TLDR: The research paper analyzes the co-evolution of large language model (LLM) production and their evaluation benchmarks. It finds that LLM creation is rapidly decentralizing across organizations and countries, with declining transparency. In contrast, benchmark influence is centralizing, with a small number of institutions accounting for a disproportionately large share of “benchmark authority.” This concentration offers coordination benefits but also risks path dependence and over-optimization. An agent-based simulation suggests that increasing the entry rate of new benchmarks is more effective at reducing concentration than penalizing over-fit tests. The paper highlights the need for improved transparency in models and broader participation in benchmark development to ensure a robust and equitable AI ecosystem.

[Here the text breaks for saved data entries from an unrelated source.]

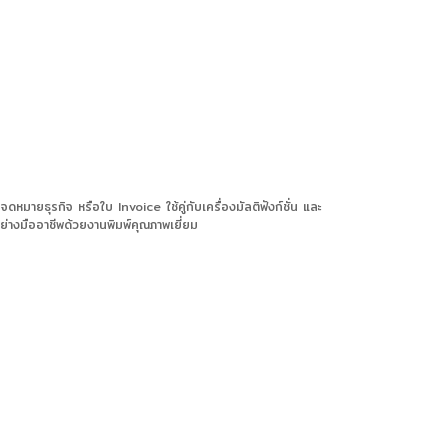
ายธุรกิจ หรือใบ Invoice ใช้คู่กับเครื่องมัลติฟังก์ชั่น และ
งมืออาชีพด้วยงานพิมพ์คุณภาพเยี่ยม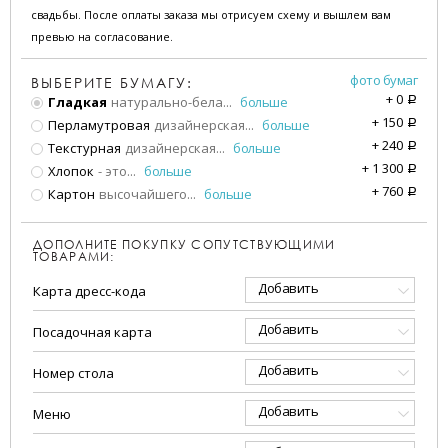
свадьбы. После оплаты заказа мы отрисуем схему и вышлем вам
превью на согласование.
фото бумаг
ВЫБЕРИТЕ БУМАГУ:
+
0
Гладкая
натурально-бела
...
больше
a
+
150
Перламутровая
дизайнерская
...
больше
a
+
240
Текстурная
дизайнерская
...
больше
a
+
1 300
Хлопок
- это
...
больше
a
+
760
Картон
высочайшего
...
больше
a
ДОПОЛНИТЕ ПОКУПКУ СОПУТСТВУЮЩИМИ
ТОВАРАМИ:
Добавить
Карта дресс-кода
Добавить
Посадочная карта
Добавить
Номер стола
Добавить
Меню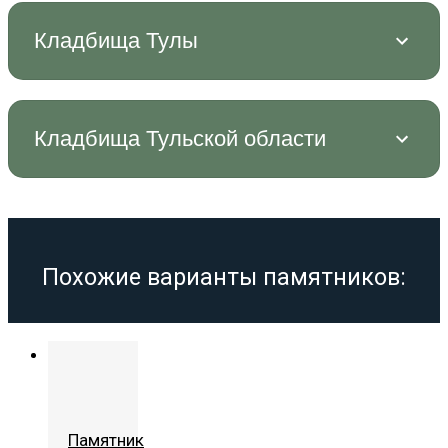
Кладбища Тулы
Кладбища Тульской области
Похожие варианты памятников:
Памятник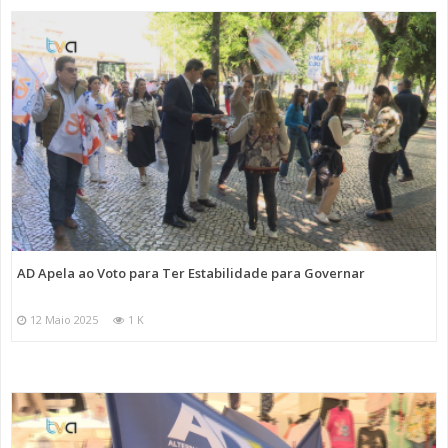
AD Apela ao Voto para Ter Estabilidade para Governar
12 Maio 2025
1 K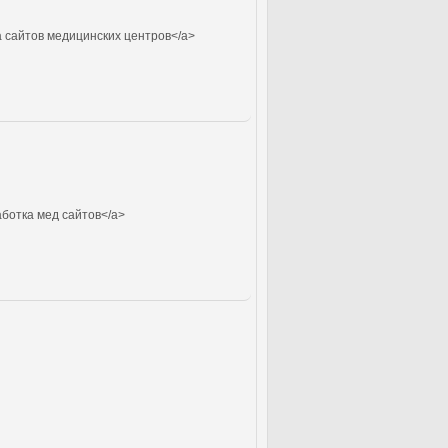
 сайтов медицинских центров</a>
ботка мед сайтов</a>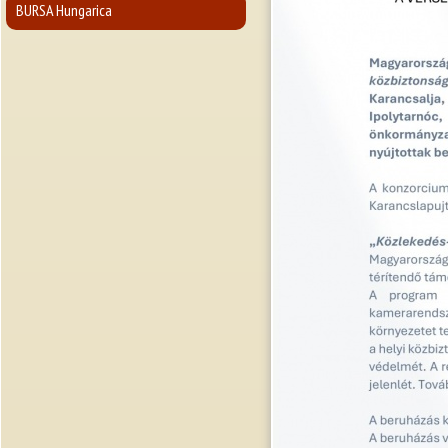
BURSA Hungarica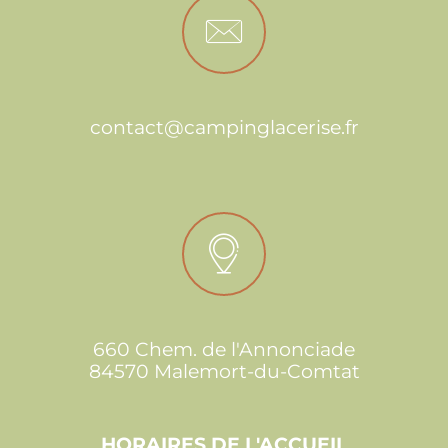
contact@campinglacerise.fr
660 Chem. de l'Annonciade
84570 Malemort-du-Comtat
HORAIRES DE L'ACCUEIL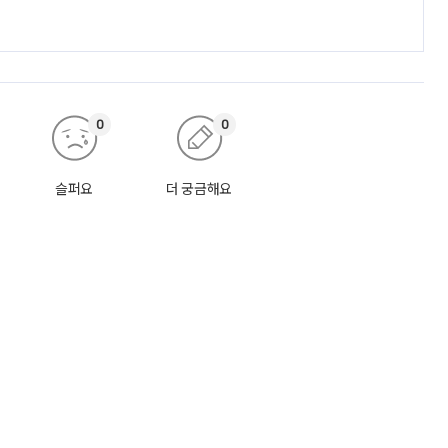
0
0
슬퍼요
더 궁금해요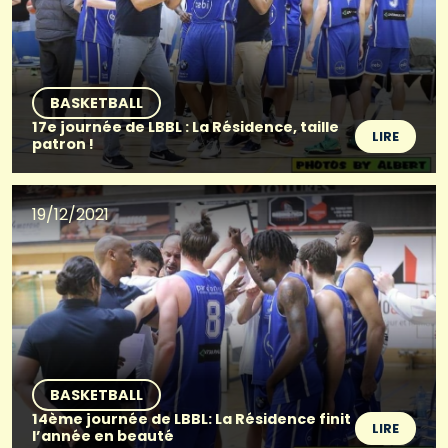
BASKETBALL
17e journée de LBBL : La Résidence, taille
LIRE
patron !
19/12/2021
BASKETBALL
14ème journée de LBBL: La Résidence finit
LIRE
l’année en beauté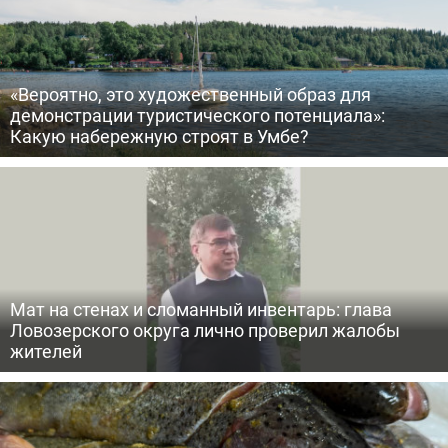
«Вероятно, это художественный образ для
демонстрации туристического потенциала»:
Какую набережную строят в Умбе?
Мат на стенах и сломанный инвентарь: глава
Ловозерского округа лично проверил жалобы
жителей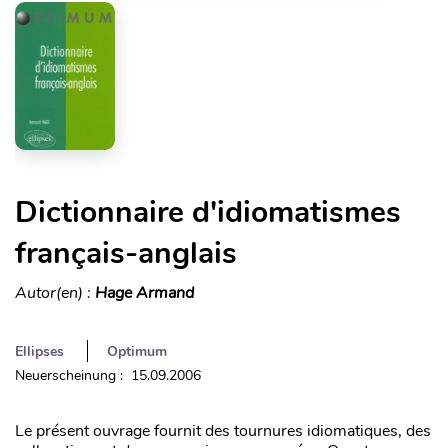
Dictionnaire d'idiomatismes
français-anglais
Autor(en) :
Hage Armand
Ellipses
Optimum
Neuerscheinung : 15.09.2006
Le présent ouvrage fournit des tournures idiomatiques, des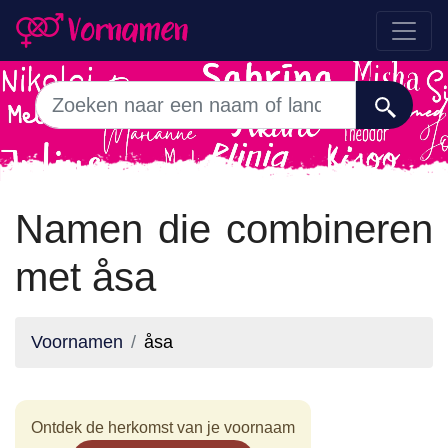
Namen die combineren
met åsa
Voornamen
åsa
Ontdek de herkomst van je voornaam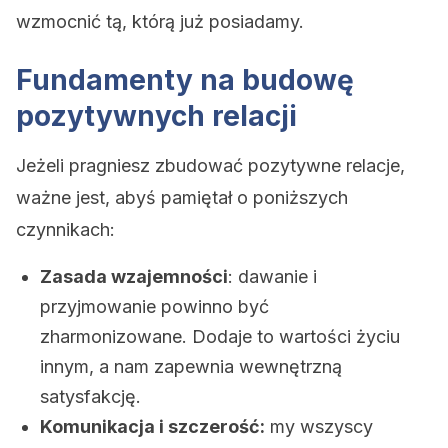
wzmocnić tą, którą już posiadamy.
Fundamenty na budowę
pozytywnych relacji
Jeżeli pragniesz zbudować pozytywne relacje,
ważne jest, abyś pamiętał o poniższych
czynnikach:
Zasada wzajemności
: dawanie i
przyjmowanie powinno być
zharmonizowane. Dodaje to wartości życiu
innym, a nam zapewnia wewnętrzną
satysfakcję.
Komunikacja i szczerość:
my wszyscy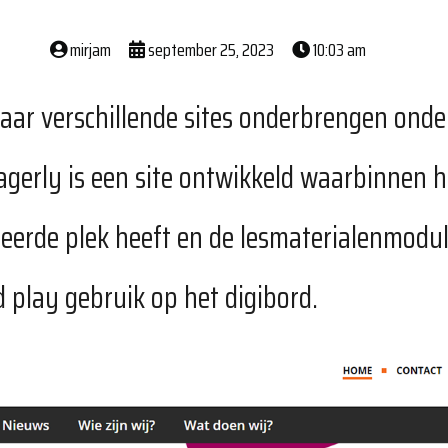
mirjam
september 25, 2023
10:03 am
aar verschillende sites onderbrengen onde
gerly is een site ontwikkeld waarbinnen h
eerde plek heeft en de lesmaterialenmodul
 play gebruik op het digibord.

The world of large language models (LLMs) is expanding at an incredible pace, with new models emerging from diverse organizations and countries. This rapid growth, however, presents a unique challenge: how do we effectively evaluate these models when the landscape is constantly shifting? A recent research paper, “Emergent evaluation hubs in a decentralizing large language model ecosystem,” delves into this very question, exploring the co-evolution of LLM production and their evaluation benchmarks.
The Expanding Universe of LLMs
The study highlights a significant trend: the number of foundation models has surged, particularly since 2021. Annual releases tripled in 2022 and exceeded 180 in 2023, pushing the cumulative total above 400 by early 2025. This expansion isn’t just in quantity; the scale of these models has also grown, with many pushing towards the trillion-parameter mark. What’s more, the creators of these models have diversified dramatically. Where once a handful of well-known labs dominated, now a broad, decentralized field of over 150 organizations, including startups, medium-sized firms, and academic institutions, contribute to LLM development.
Despite this impressive growth, the paper points out a concerning trend: transparency and open access are not keeping pace. Documentation quality, such as reporting training emissions, hardware, or even basic parameter counts, has declined. Similarly, the share of models released with permissive open-source licenses and downloadable weights has plummeted since 2019, with roughly half of new models being either fully closed or ambiguous in their usage rights. Geographically, model production remains concentrated, with the United States, China, and the United Kingdom being the primary contributors, while large regions like Africa and South America are largely absent.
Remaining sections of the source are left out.